Convém referir, até porque falamos nisso enquanto escrevo, que a Mauritânia é linda! A paisagem varia radicalmente de norte a sul e à medida que vamos descendo vamo-nos apercebendo que estamos mais próximos do coração africano. As dunas ficaram lá atrás e a sua areia deixou-nos os tripés a ranger sempre que são operados – mas as imagens, asseguro-vos, valeram a pena. Agora vemos pela frente planícies rasgadas por singulares montanhas, a terra está mais escura e avermelhada e é fácil encontrar o que parecem ser rochas ferrosas relativamente grandes, vegetação esporádica e pessoas simpáticas apesar de receosas com a nossa presença. Já paramos várias vezes na estrada para perguntar direcções, oferecer umas roupinhas à canalha e sacar uns “shots” com as câmaras em locais remotos, já fomos convidados a entrar em tenda alheia, mas também já tivemos que dizer nãos menos sorridentes. O Mandinho está um profissional do tripé e eu e o Ricardo já temos o olho mais aguçado para o que é realmente importante ou redundante registar. Agora que estamos a ficar ambientados ao clima, às paisagens e às gentes lembramo-nos que daqui a dois dias estamos novamente noutro país e tudo recomeça. Comemos sempre bem, apesar de nem sempre o fazermos a horas e os banhos têm sido com regularidade intermitente - dois até à data. Estamos no Sul da Mauritânia a caminho de Nioro, já no Mali. Quando lerem isto já deveremos estar no Mali à procura do visto para a Guiné Conakry, nosso primeiro destino, ou, quem sabe, já às portas do mesmo. Temos andado pouco em comparação com o que gostaríamos de andar, mas estamos adiantados em relação às previsões que fizemos em Portugal. Temos saudades, mas não queremos pensar muito nisso, porque ainda nos falta muita estrada, muita malga de cereais e muitos pratos tradicionais pelo caminho, mas seguramente estamos cheios de força e cada vez mais fortes para o que ainda nos espera!

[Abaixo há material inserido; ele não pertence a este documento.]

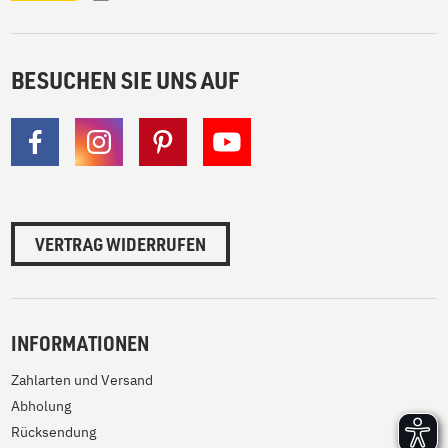
BESUCHEN SIE UNS AUF
VERTRAG WIDERRUFEN
INFORMATIONEN
Zahlarten und Versand
Abholung
Rücksendung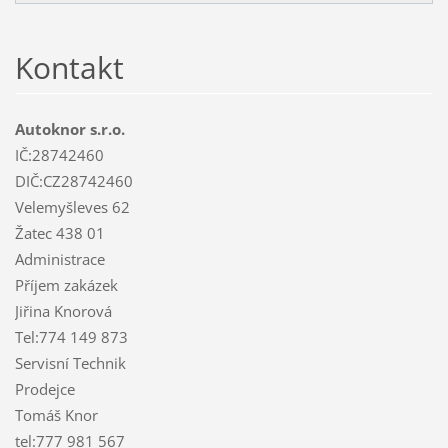
Kontakt
Autoknor s.r.o.
IČ:28742460
DIČ:CZ28742460
Velemyšleves 62
Žatec 438 01
Administrace
Příjem zakázek
Jiřina Knorová
Tel:774 149 873
Servisní Technik
Prodejce
Tomáš Knor
tel:777 981 567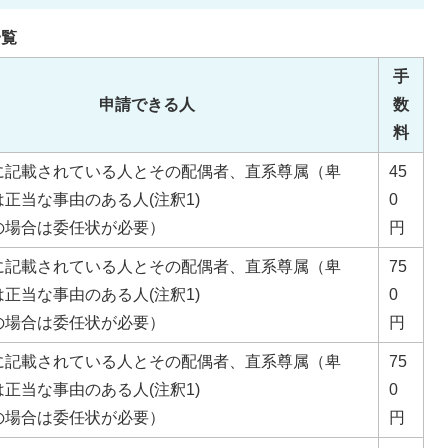
一覧
手
申請できる人
数
料
に記載されている人とその配偶者、直系尊属（卑
45
正当な事由のある人(注釈1)
0
の場合は委任状が必要）
円
に記載されている人とその配偶者、直系尊属（卑
75
正当な事由のある人(注釈1)
0
の場合は委任状が必要）
円
に記載されている人とその配偶者、直系尊属（卑
75
正当な事由のある人(注釈1)
0
の場合は委任状が必要）
円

Para Portugal enviamos beijos, abraços e sorrisos
mais morenos e mais suados, mas também muito mais intensos....




Texto: Nuno Ribeiro
Fotos: Ricardo Leal
Assistente de câmaras: Armando Santos

6 comentários:

Kike Wualla disse...

lindas as fotos tá mesmo de mais.

Ke tal tem funcionado ai o sistema de 220V???

Continuem com essa força ke temos todos tb muitas saudades.

Akele abraço forte e beijinhos pro mandinho do KIKEWULLA lol.

hasta

álma aérea disse...

"(apesar de nenhum de nós se lembrar muito bem da ultima vodka que bebeu na vida)." quem não souber que vos compre!

estava ansioso por essas aventura, agr é que a viagem começou.

Os indianas jones na babilónia africana. Acho que mais do que um livro de sobrevivência devia ter dado um dicionário de francês.... enfim.

continuação!

peace

anitA disse...

as vossas fotos inspiram tanta kalma e kalor k so apetece partir rumo ao deserto e ao kalor humano africano
boa viagem k tudo seja concretizado e que o documentário vos guie *

Carochinha disse...

Adorei o texto, amei as fotos!
Beijinhos*boa sorte*boa viagem

maf disse...

:) Sem palavras...Continuem a descrever o resto da vossa aventura com a mesma intensidade apaixonada como têm feito até agora!Por aqui deliciamo-nos a participar, ainda que infimamente, nesse sonho...pelo menos as cores, os cheiros...é fácil fácil sentir através das magnificas fotos e dos textos deliciosos!:)
Obrigada pela partilha! Continuação de uma Boa Viagem!
Beijos para todos mas um especial para o amigo Leal!:)
Mafalda (a desesperar com o relatório!!!)

Anónimo disse...

Parabéns, porque para além da coragem, estão a passar claramente as sensações que se podem viver por aí...
Obrigada por partilharem connosco... MESMO!!
Beijinhos para os três, mas o maior para o meu amigo Nhuno!